Galbraith's Money: Whence it came, where it went is very readable, but it might be too cursory as well.
in the sandbox 'what are you reading' thread I mentioned:
Casualties of Credit: The English Financial Revolution, 1620-1720. Pretty good - clear, good topic, more history of ideas than history; a bit narrow or superficial in places - the book-from-thesis air.
It might be worth looking at if you want a sense of the arguments about money and credit that were going on then. Goes into alchemy etc iirc, gives a sense of the messiness and unsettledness of the period. Not a lively read though.
― woof, Thursday, 26 April 2012 15:20 (3 years ago) Permalink
oh wait, Hurting, you're *reading* the Ferguson. just watch the TV series and you'll get everything you need to know in a fraction of the time.

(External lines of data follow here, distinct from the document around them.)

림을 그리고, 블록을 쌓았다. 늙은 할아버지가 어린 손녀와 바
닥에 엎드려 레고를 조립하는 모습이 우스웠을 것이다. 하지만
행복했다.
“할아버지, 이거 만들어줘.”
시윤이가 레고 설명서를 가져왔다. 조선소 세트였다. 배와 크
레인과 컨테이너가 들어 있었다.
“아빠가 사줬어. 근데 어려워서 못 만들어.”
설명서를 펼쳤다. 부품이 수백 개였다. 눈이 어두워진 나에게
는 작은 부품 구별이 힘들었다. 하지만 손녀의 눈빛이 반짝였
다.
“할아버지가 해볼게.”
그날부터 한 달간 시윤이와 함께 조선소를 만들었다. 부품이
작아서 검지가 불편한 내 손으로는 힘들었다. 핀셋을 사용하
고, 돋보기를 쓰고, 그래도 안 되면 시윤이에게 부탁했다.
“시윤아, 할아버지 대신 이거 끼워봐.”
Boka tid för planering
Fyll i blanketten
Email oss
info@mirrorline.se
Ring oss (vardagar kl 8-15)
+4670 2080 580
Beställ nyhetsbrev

I'll bet, anyway, I've never read the book.
― GoT SPOILER ALERT (Gukbe), Thursday, 26 April 2012 15:35 (3 years ago) Permalink
I mean the good thing about reading it is that when he describes the mechanics of some bond transaction or something I can sit there for a second and read it slowly a couple of times to make sure I actually get it and am not just nodding my head. But too often the book doesn't slow down to actually describe how something worked anyway.
― i don't believe in zimmerman (Hurting 2), Thursday, 26 April 2012 15:40 (3 years ago) Permalink
i liked 'capital ideas' although its not like bernstein is free of ideology or anything.

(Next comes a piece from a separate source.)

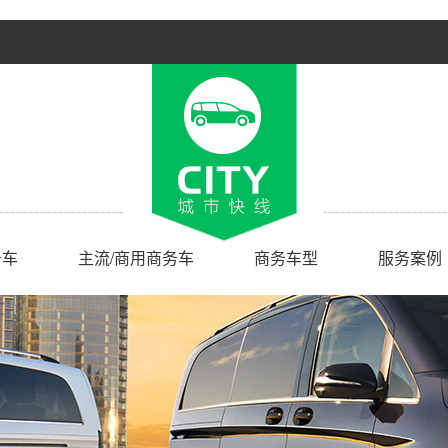
务车
主流/商用商务车
商务车型
服务案例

ferguson reaches some terrible conclusions but large parts of 'the cash nexus' are worthwhile as history. better than the 'history of money' although its still quite partisan and flawed as analysis. idk its like reading braudel or s.thing where the detail is incredibly worthwhile
― Lamp, Thursday, 26 April 2012 15:45 (3 years ago) Permalink
A different sort of read, but Vidal's Lincoln has a great account of the creation of national currency and banking during the civil war.
― s.clover, Thursday, 26 April 2012 15:48 (3 years ago) Permalink
or you can get a primaryish read by going straight to bagehot: http://www.gutenberg.org/ebooks/4359
― s.clover, Thursday, 26 April 2012 15:51 (3 years ago) Permalink
Anthropologist Jack Weatherford's The History of Money was more interesting to me than the Ferguson (who strikes me as a overly generalist historian allergic to primary sources). Liberal economist John Kenneth Galbraith's Money: Whence It Came, Where It Went (orig 1975, but revised) is an classic. Galbraith strikes me as the sort of economist who would be welcome at coctail parties.
I can recommend William Greider's Secrets of the Temple for an in depth history of the first 70 years of the Fed. Ed Griffin's The Creature from Jekyll Island is an entertaining read from the libertarian/anti-Fed camp.
― The Painter of Blight™ (Sanpaku), Thursday, 26 April 2012 18:03 (3 years ago) Permalink
The Galbraith title is a really nice bit of dry humor.
― i don't believe in zimmerman (Hurting 2), Thursday, 26 April 2012 18:31 (3 years ago) Permalink
on central banking, really liked wells' the federal reserve system: a history even if its pretty dry. also i dug "globalizing capital."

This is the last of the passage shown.